I swallow around the lump in my throat as I glare across the desk at a man who’s like me in many ways. A clusterfuck of emotions pelting me from all sides.

It was right here in this very room where I met Rocco Altieri, the owner of a sex club. He’s decked out in his standard black leather, and at one glance most people are shaking in their shoes. The guy is a giant and scary as all hell with his heavy dark beard, long hair and scar across his forehead. But he’s all heart and brains with those he cares about and just the man I need to remind me why the thin ice under my feet could give way at any time. Rocco and I have been through some crazy and hellish times together. The only man I’ve shared a woman with back in our younger days, on several occasions. He’s one of the very few people I trust, and someone I don’t have to mask my emotions with.

Weak. That’s what I feel right now — many variations of it. I’m not ashamed, just not sure how to handle it.

“Ellie isn’t safe from me, from the people I’ve trained, from things I’ve done. I appreciate you preaching about guilt. We both know that will never go away.” I barely squeeze all those words past my lips.

They leave a bad taste in my mouth.

Toxic.

That’s what I felt drip into my blood when I heard Ellie mention something about searching for information. The longer I sat with her, the more I knew she wasn’t searching me, if she had, she would have gotten up and came at me with what she would have found. All it’ll take is typing my name, and a whole slew of shit will come up. Including that goddamn secret.

She was seeking out Shadow. Bet my life on it.

I lied to her again too. I don’t have anyone covering up my sins. Sinning is what made me rich. Hell, I had women coming at me from all over the world. Traveled everywhere at their expense just to teach them how to keep a man happy. I’ve fucked single, engaged, and married women. Not once did I give a shit about who I slept with.

Until Ellie Wynn.

“The fuck are you going on about?”

“This life we chose. You got women you fuck on the regular here. I have them back in New Orleans. Word travels fast, fairly certain they know by now I’m off limits. Some will stop at nothing to destroy Ellie, which means getting word to Shadow. You get what I’m saying now?”

I don’t have to remind him of my secret. He knows. That’s part of what’s troubling me. The worst is some woman or Shadow doing what happened to Rocco.

Thinking they own someone in ways no one should be owned. Women want me for my money. Shadow wants Ellie out of some sick obsession. It’s enough to twist my gut.
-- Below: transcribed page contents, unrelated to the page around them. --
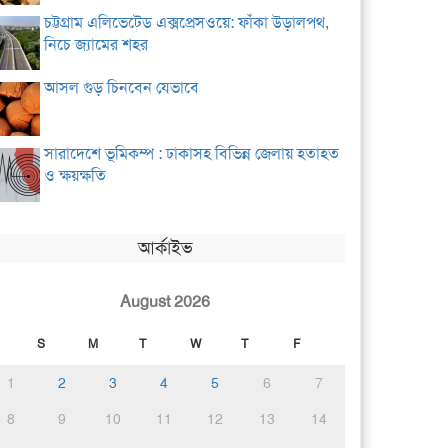
চট্টগ্রাম এলিভেটেড এক্সপ্রেসওয়ে: ফাঁকা উড়ালপথ,
নিচে জ্যামের শহর
আসল গুড় চিনবেন যেভাবে
সারাদেশে ভূমিকম্প : ঢাকাসহ বিভিন্ন জেলায় হতাহত
ও ক্ষয়ক্ষতি
আর্কাইভ
August 2026
S
M
T
W
T
F
1
2
3
4
5
6
7
8
9
10
11
12
13
14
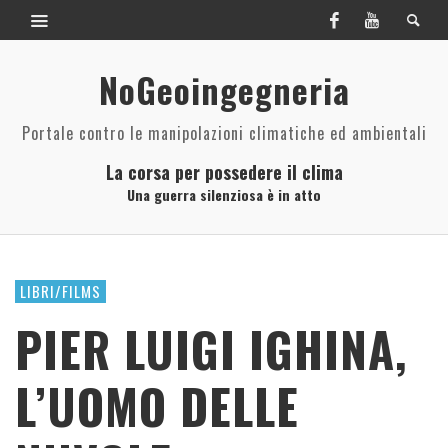
NoGeoingegneria
Portale contro le manipolazioni climatiche ed ambientali
La corsa per possedere il clima
Una guerra silenziosa è in atto
LIBRI/FILMS
PIER LUIGI IGHINA,
L’UOMO DELLE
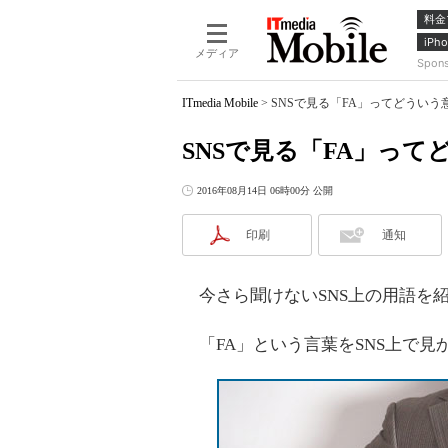
料金
iPho
メディア
Spon
ITmedia Mobile
>
SNSで見る「FA」ってどういう
SNSで見る「FA」って
2016年08月14日 06時00分 公開
印刷
通知
今さら聞けないSNS上の用語を
「FA」という言葉をSNS上で見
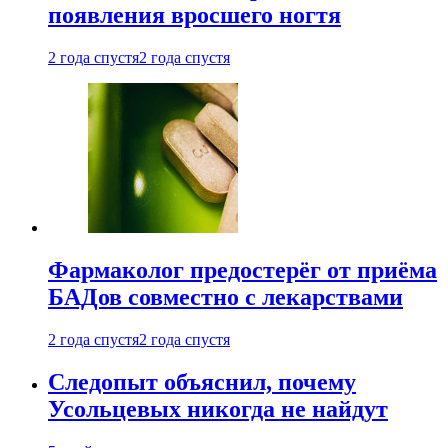
появления вросшего ногтя
2 года спустя
2 года спустя
Фармаколог предостерёг от приёма
БАДов совместно с лекарствами
2 года спустя
2 года спустя
Следопыт объяснил, почему
Усольцевых никогда не найдут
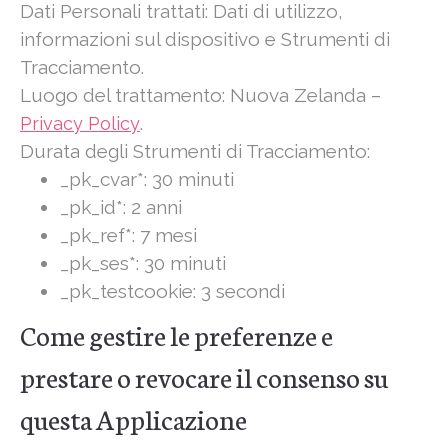
Dati Personali trattati: Dati di utilizzo,
informazioni sul dispositivo e Strumenti di
Tracciamento.
Luogo del trattamento: Nuova Zelanda –
.
Privacy Policy
Durata degli Strumenti di Tracciamento:
_pk_cvar*: 30 minuti
_pk_id*: 2 anni
_pk_ref*: 7 mesi
_pk_ses*: 30 minuti
_pk_testcookie: 3 secondi
Come gestire le preferenze e
prestare o revocare il consenso su
questa Applicazione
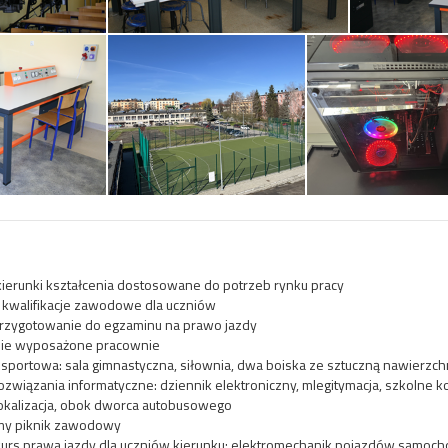
kierunki kształcenia dostosowane do potrzeb rynku pracy
kwalifikacje zawodowe dla uczniów
zygotowanie do egzaminu na prawo jazdy
ie wyposażone pracownie
sportowa: sala gimnastyczna, siłownia, dwa boiska ze sztuczną nawierzch
ozwiązania informatyczne: dziennik elektroniczny, mlegitymacja, szkolne 
okalizacja, obok dworca autobusowego
my piknik zawodowy
kurs prawa jazdy dla uczniów kierunku: elektromechanik pojazdów sam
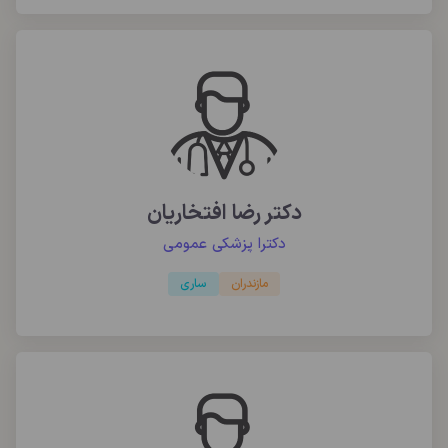
دکتر رضا افتخاریان
دکترا پزشکی عمومی
مازندران
ساری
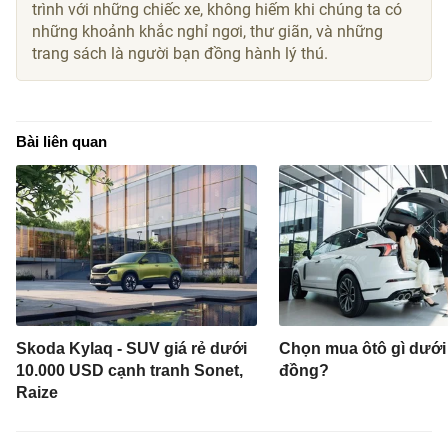
trình với những chiếc xe, không hiếm khi chúng ta có
những khoảnh khắc nghỉ ngơi, thư giãn, và những
trang sách là người bạn đồng hành lý thú.
Bài liên quan
Skoda Kylaq - SUV giá rẻ dưới
Chọn mua ôtô gì dưới 
10.000 USD cạnh tranh Sonet,
đồng?
Raize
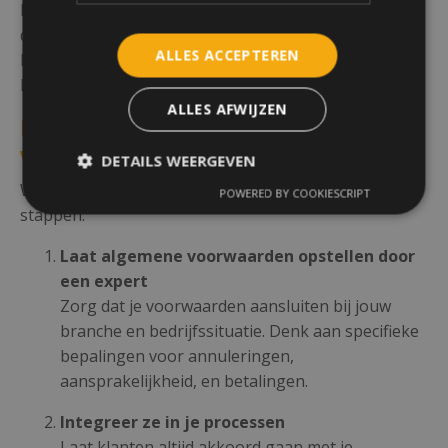
bescherming. Zonder aanvullende voorwaarden kon
de zorginstelling zonder gevolgen annuleren.
ALLES ACCEPTEREN
Hierdoor bleef de ondernemer met aanzienlijke
kosten en een hoop stress achter.
ALLES AFWIJZEN
Hoe stel je sterke algemene
voorwaarden op?
DETAILS WEERGEVEN
Wil je risico’s als ondernemer beperken? Volg deze
POWERED BY COOKIESCRIPT
stappen:
Laat algemene voorwaarden opstellen door
een expert
Zorg dat je voorwaarden aansluiten bij jouw
branche en bedrijfssituatie. Denk aan specifieke
bepalingen voor annuleringen,
aansprakelijkheid, en betalingen.
Integreer ze in je processen
Laat klanten altijd akkoord gaan met je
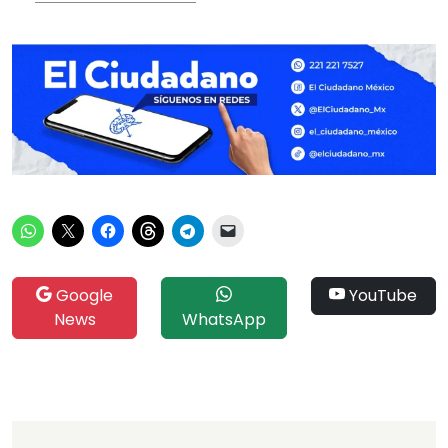
Google
YouTube
News
WhatsApp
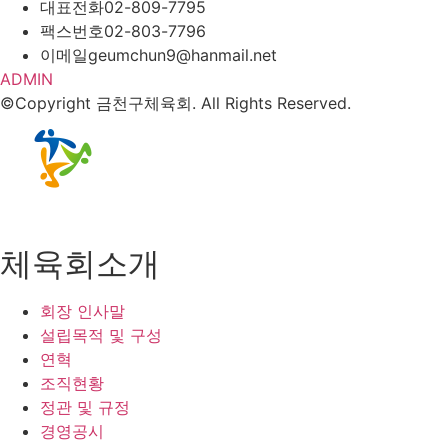
대표전화
02-809-7795
팩스번호
02-803-7796
이메일
geumchun9@hanmail.net
ADMIN
©Copyright 금천구체육회. All Rights Reserved.
체육회소개
회장 인사말
설립목적 및 구성
연혁
조직현황
정관 및 규정
경영공시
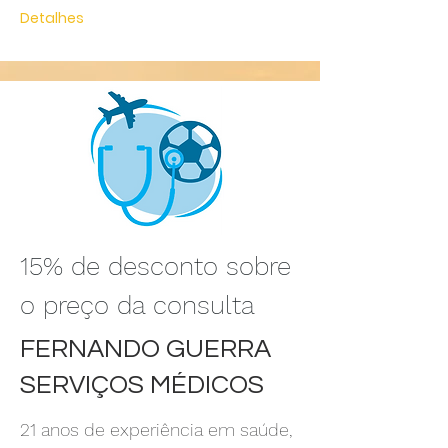
Detalhes
15% de desconto sobre
o preço da consulta
FERNANDO GUERRA
SERVIÇOS MÉDICOS
21 anos de experiência em saúde,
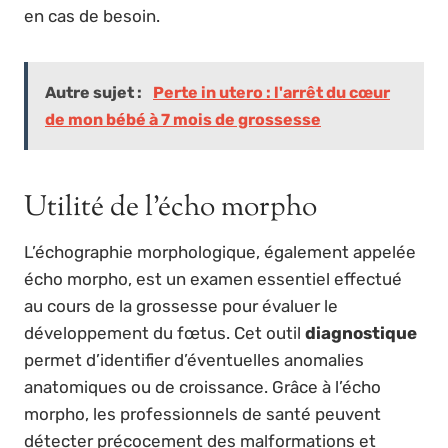
en cas de besoin.
Autre sujet :
Perte in utero : l'arrêt du cœur
de mon bébé à 7 mois de grossesse
Utilité de l’écho morpho
L’échographie morphologique, également appelée
écho morpho, est un examen essentiel effectué
au cours de la grossesse pour évaluer le
développement du fœtus. Cet outil
diagnostique
permet d’identifier d’éventuelles anomalies
anatomiques ou de croissance. Grâce à l’écho
morpho, les professionnels de santé peuvent
détecter précocement des malformations et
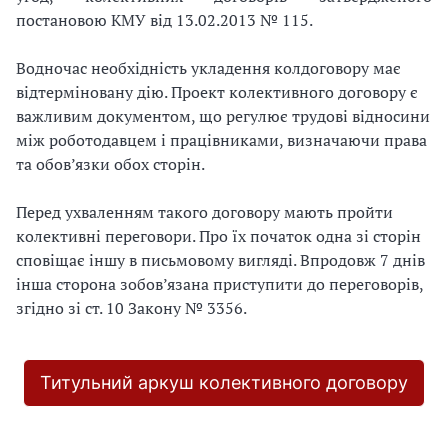
постановою КМУ від 13.02.2013 № 115.
Водночас необхідність укладення колдоговору має
відтерміновану дію. Проект колективного договору є
важливим документом, що регулює трудові відносини
між роботодавцем і працівниками, визначаючи права
та обов’язки обох сторін.
Перед ухваленням такого договору мають пройти
колективні переговори. Про їх початок одна зі сторін
сповіщає іншу в письмовому вигляді. Впродовж 7 днів
інша сторона зобов’язана приступити до переговорів,
згідно зі ст. 10 Закону № 3356.
Титульний аркуш колективного договору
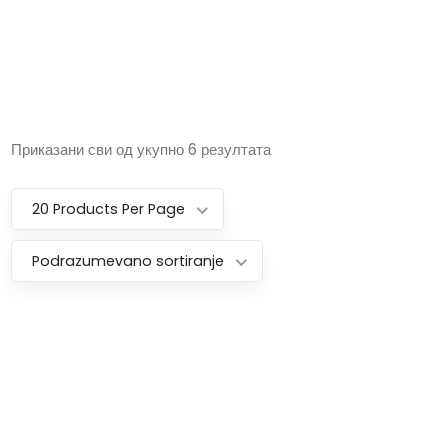
Приказани сви од укупно 6 резултата
20 Products Per Page
Podrazumevano sortiranje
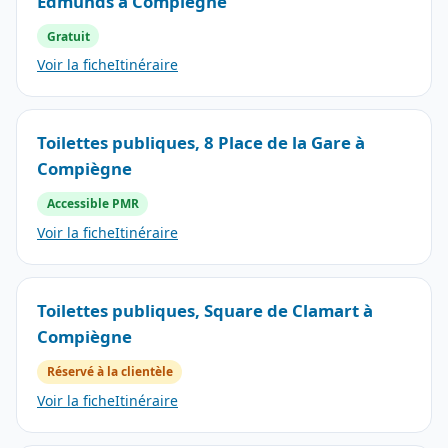
Edmunds à Compiègne
Gratuit
Voir la fiche
Itinéraire
Toilettes publiques, 8 Place de la Gare à
Compiègne
Accessible PMR
Voir la fiche
Itinéraire
Toilettes publiques, Square de Clamart à
Compiègne
Réservé à la clientèle
Voir la fiche
Itinéraire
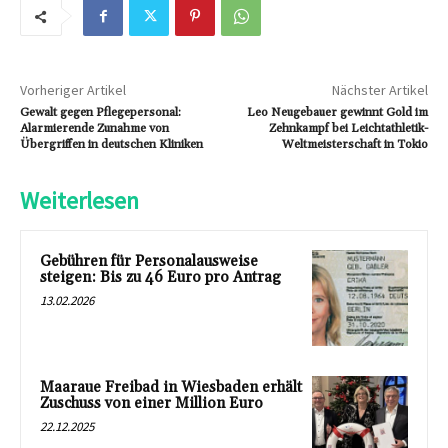
Vorheriger Artikel
Nächster Artikel
Gewalt gegen Pflegepersonal:
Leo Neugebauer gewinnt Gold im
Alarmierende Zunahme von
Zehnkampf bei Leichtathletik-
Übergriffen in deutschen Kliniken
Weltmeisterschaft in Tokio
Weiterlesen
Gebühren für Personalausweise
steigen: Bis zu 46 Euro pro Antrag
13.02.2026
Maaraue Freibad in Wiesbaden erhält
Zuschuss von einer Million Euro
22.12.2025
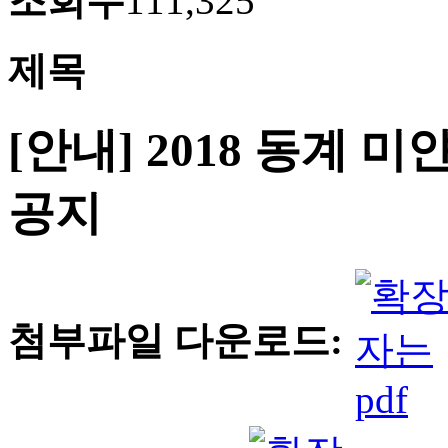
조회수
111,325
제목
[안내] 2018 동계
공지
첨부파일 다운로드:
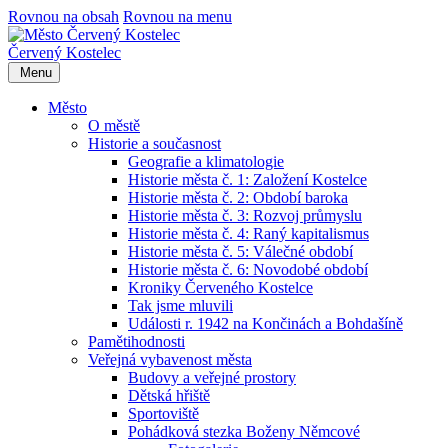
Rovnou na obsah
Rovnou na menu
Červený Kostelec
Menu
Město
O městě
Historie a současnost
Geografie a klimatologie
Historie města č. 1: Založení Kostelce
Historie města č. 2: Období baroka
Historie města č. 3: Rozvoj průmyslu
Historie města č. 4: Raný kapitalismus
Historie města č. 5: Válečné období
Historie města č. 6: Novodobé období
Kroniky Červeného Kostelce
Tak jsme mluvili
Události r. 1942 na Končinách a Bohdašíně
Pamětihodnosti
Veřejná vybavenost města
Budovy a veřejné prostory
Dětská hřiště
Sportoviště
Pohádková stezka Boženy Němcové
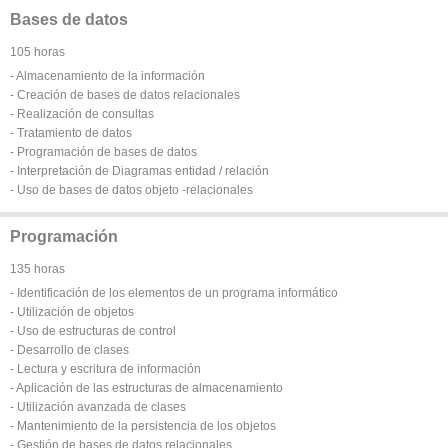
Bases de datos
105 horas
- Almacenamiento de la información
- Creación de bases de datos relacionales
- Realización de consultas
- Tratamiento de datos
- Programación de bases de datos
- Interpretación de Diagramas entidad / relación
- Uso de bases de datos objeto -relacionales
Programación
135 horas
- Identificación de los elementos de un programa informático
- Utilización de objetos
- Uso de estructuras de control
- Desarrollo de clases
- Lectura y escritura de información
- Aplicación de las estructuras de almacenamiento
- Utilización avanzada de clases
- Mantenimiento de la persistencia de los objetos
- Gestión de bases de datos relacionales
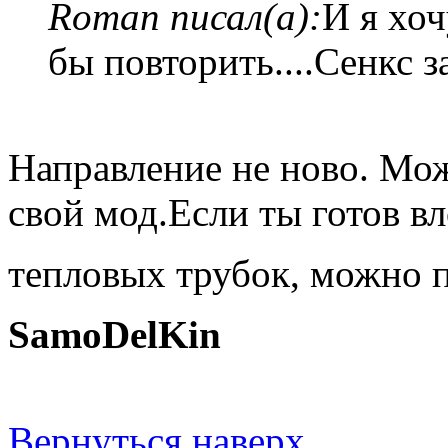
Roman писал(а):
И я хоч
бы повторить....Сенкс за
Направление не ново. Мо
свой мод.Если ты готов в
тепловых трубок, можно п
SamoDelKin
Вернуться наверх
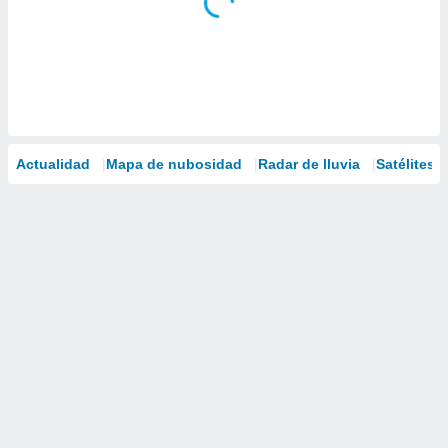
Actualidad
Mapa de nubosidad
Radar de lluvia
Satélites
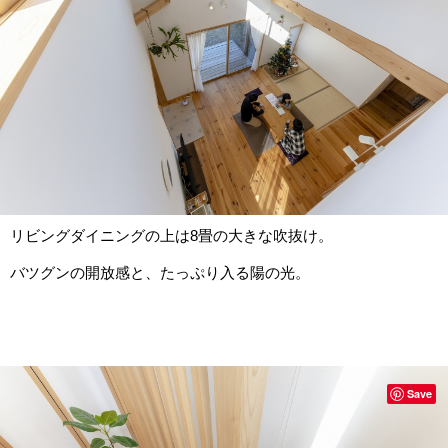
リビングダイニングの上は8畳の大きな吹抜け。
バツグンの開放感と、たっぷり入る陽の光。
Save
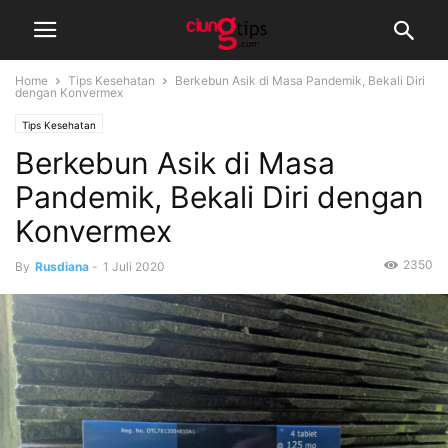
Home
Tips Kesehatan
Berkebun Asik di Masa Pandemik, Bekali Diri
dengan Konvermex
Tips Kesehatan
Berkebun Asik di Masa
Pandemik, Bekali Diri dengan
Konvermex
2350
By
Rusdiana
-
1 Juli 2020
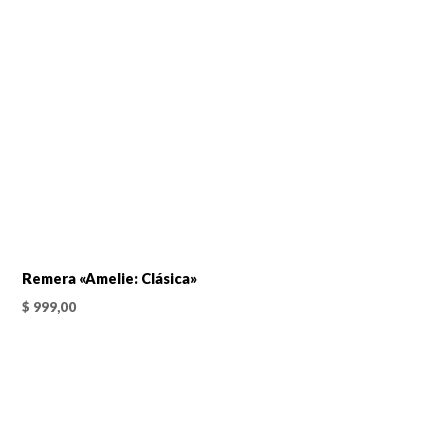
Remera «Amelie: Clásica»
$
999,00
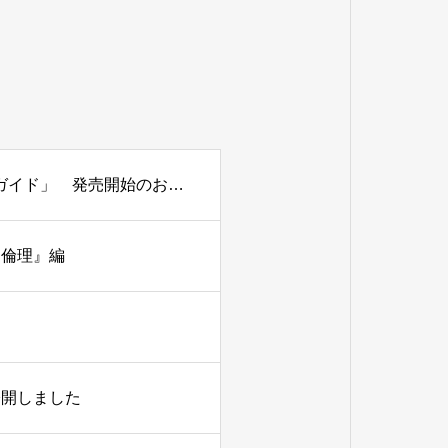
解説書「CDP＆EcoVadis対応 サステナビリティ評価の実務ガイド」 発売開始のお知らせ
『倫理』編
公開しました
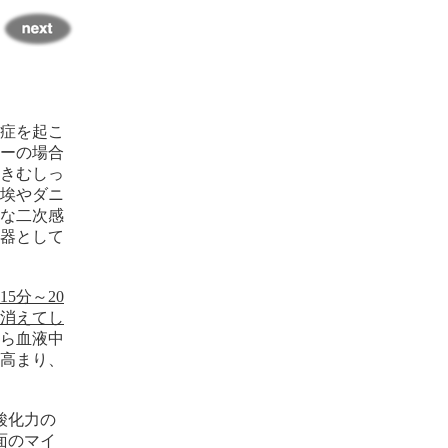
症を起こ
ーの場合
きむしっ
埃やダニ
な二次感
器として
5分～20
消えてし
ら血液中
高まり、
酸化力の
面のマイ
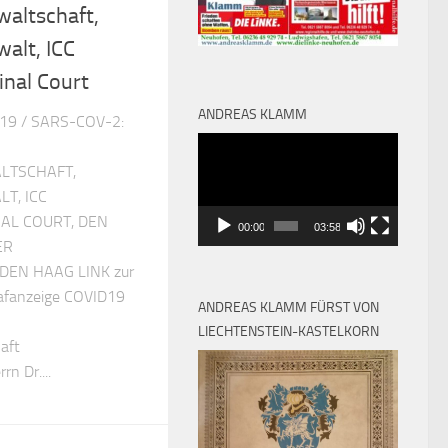
altschaft,
alt, ICC
inal Court
ANDREAS KLAMM
19 / SARS-COV-2:
Video-
Player
LTSCHAFT,
T, ICC
AL COURT, DEN
00:00
03:58
ER
DEN HAAG LINK zur
rafanzeige COVID19
ANDREAS KLAMM FÜRST VON
LIECHTENSTEIN-KASTELKORN
aft
n Dr....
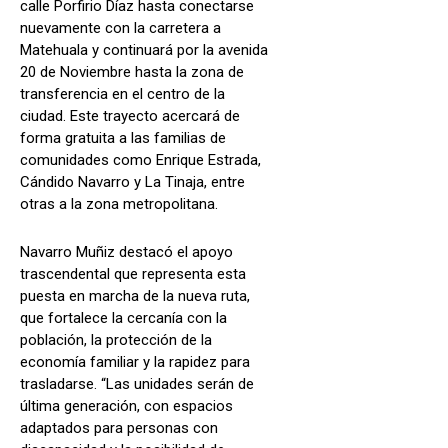
calle Porfirio Díaz hasta conectarse
nuevamente con la carretera a
Matehuala y continuará por la avenida
20 de Noviembre hasta la zona de
transferencia en el centro de la
ciudad. Este trayecto acercará de
forma gratuita a las familias de
comunidades como Enrique Estrada,
Cándido Navarro y La Tinaja, entre
otras a la zona metropolitana.
Navarro Muñiz destacó el apoyo
trascendental que representa esta
puesta en marcha de la nueva ruta,
que fortalece la cercanía con la
población, la protección de la
economía familiar y la rapidez para
trasladarse. “Las unidades serán de
última generación, con espacios
adaptados para personas con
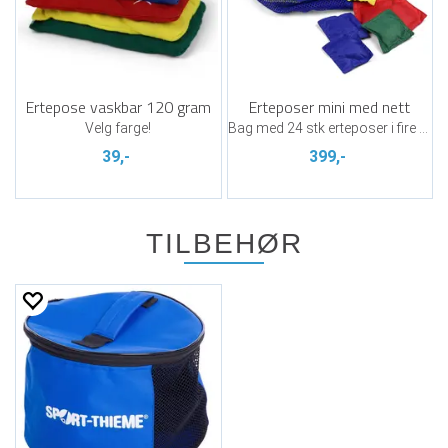
Ertepose vaskbar 120 gram
Erteposer mini med nett
Velg farge!
Bag med 24 stk erteposer i fire farger
39,-
399,-
TILBEHØR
The scrutiny and sadness in his eyes tells me he understands. A few years ago, Rocco had given up this lifestyle, was ready to walk away from managing even when his woman Sofia trusted him, a woman he’d met in the grocery store of all places. They fell in love. Had it all and then the next thing we knew Sofia was killed right in front of him by a woman from Rocco’s past. Bitch wanted Rocco to herself. It’s the weirdest thing how I’m sitting in the same boat today. I’ll guarantee a few of them are on the ready to strike the first chance they get.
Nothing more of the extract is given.